Selected Non-Fictions
Updated:
7 Sep 2020
It will come as a surprise to some readers that the greater part of Jorge Luis Borges's extraordinary writing was not in the genres of fiction or poetry, but in the various forms of non-fiction prose. His thousands of pages of essays, reviews, prologues, lectures, and notes on politics and culture--though revered in Latin America and Europe as among his finest work--have scarcely been translated into English. Selected Non-Fictions presents a Borges almost entirely unknown to American readers. Here is the dazzling metaphysician speculating on the nature of time and reality and the inventions of heaven and hell, and the almost superhumanly erudite reader of the world's literatures, from Homer to Ray Bradbury, James Joyce to Lady Murasaki. Here, too, the political Borges, taking courageous stands against fascism, anti-Semitism, and the Peron dictatorship; Borges the moive critic, on King Kong and Citizen Kane and the Borgesian art of dubbing; and Borges the regular columnist for the Argentine equivalent of the Ladies' Home Journal, writing hilarious book reviews and capsule biographies of modern writers.
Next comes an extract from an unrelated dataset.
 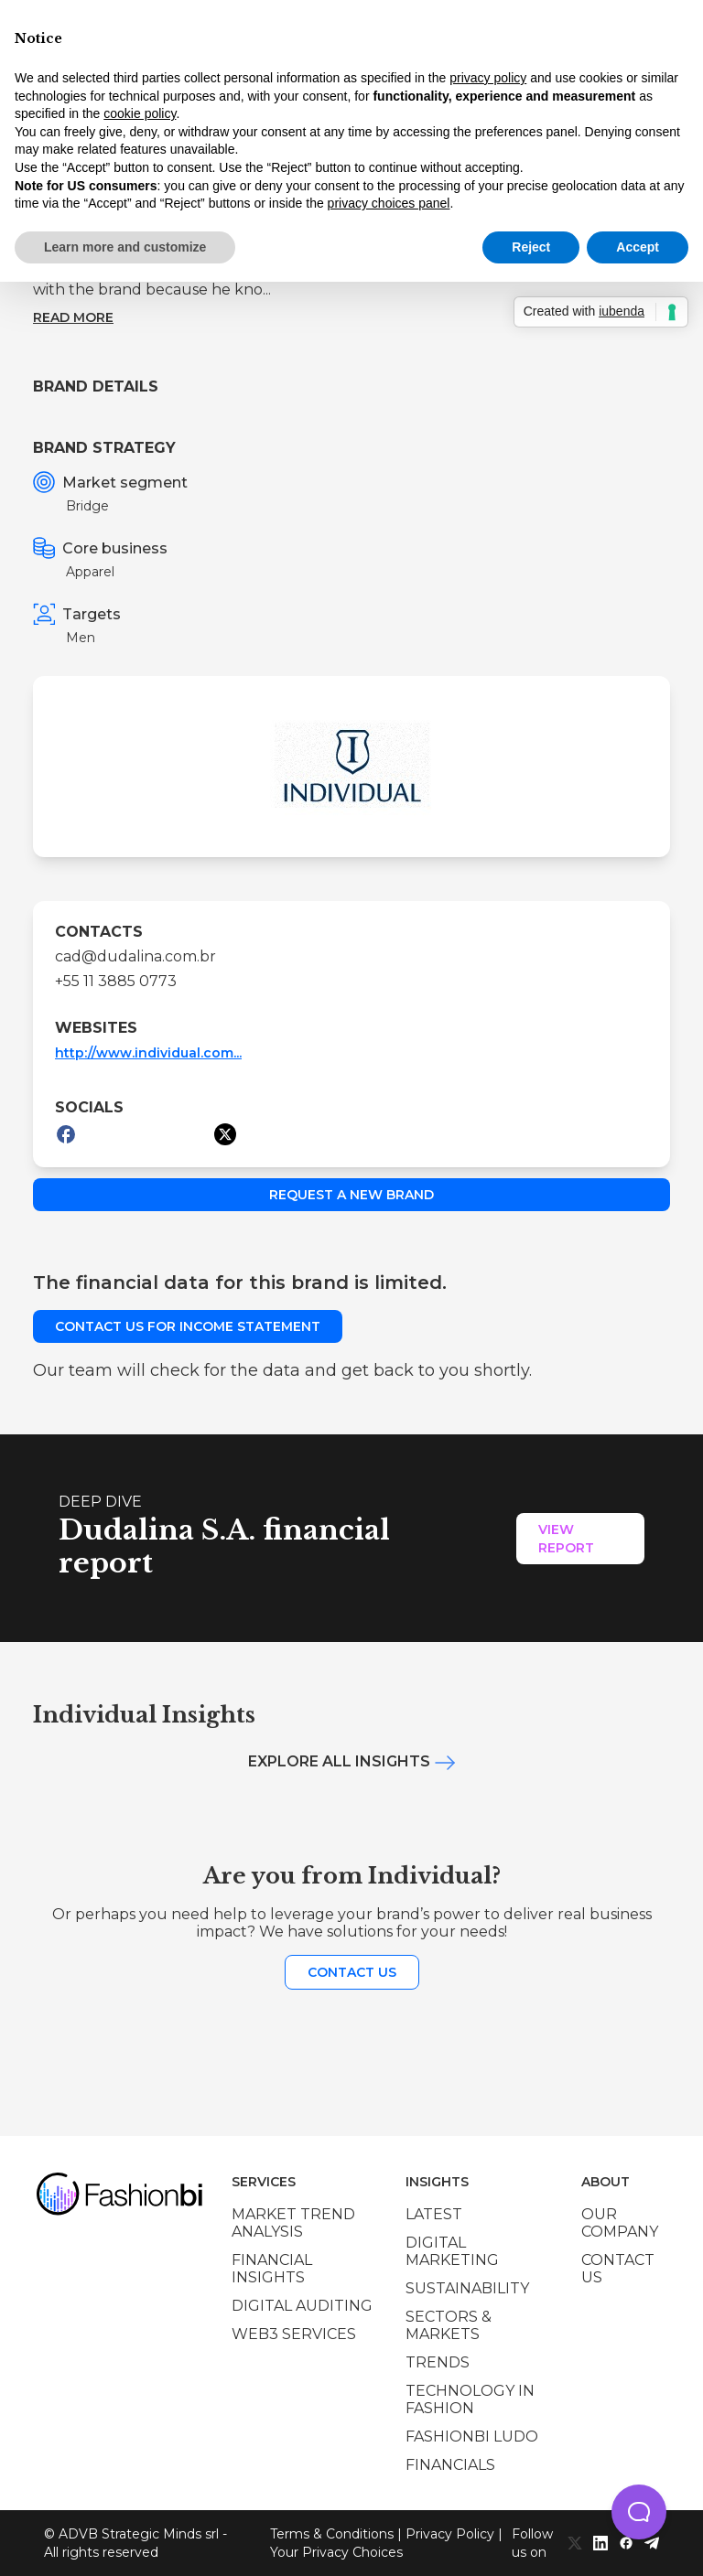 What do you see at coordinates (336, 2552) in the screenshot?
I see `Your Privacy Choices` at bounding box center [336, 2552].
The first comprehensive selection of this work in any language, Selected Non-Fiction presents over 160 of these astonishing writings, from his youthful manifestos to his last meditations on his favorite books. More than a hundred of these pieces have never before appeared in English, and all have been rendered in brilliant new translations by Esther Allen, Suzanne Jill Levine, and Eliot Weinberger. This unique selection, the third and final volume in Penguin's centenary edition of the Collected Work in English, presents Borges as at once a deceptively self-effacing guide to the universe and the inventor of a universe that is an idispensable guide to Borges.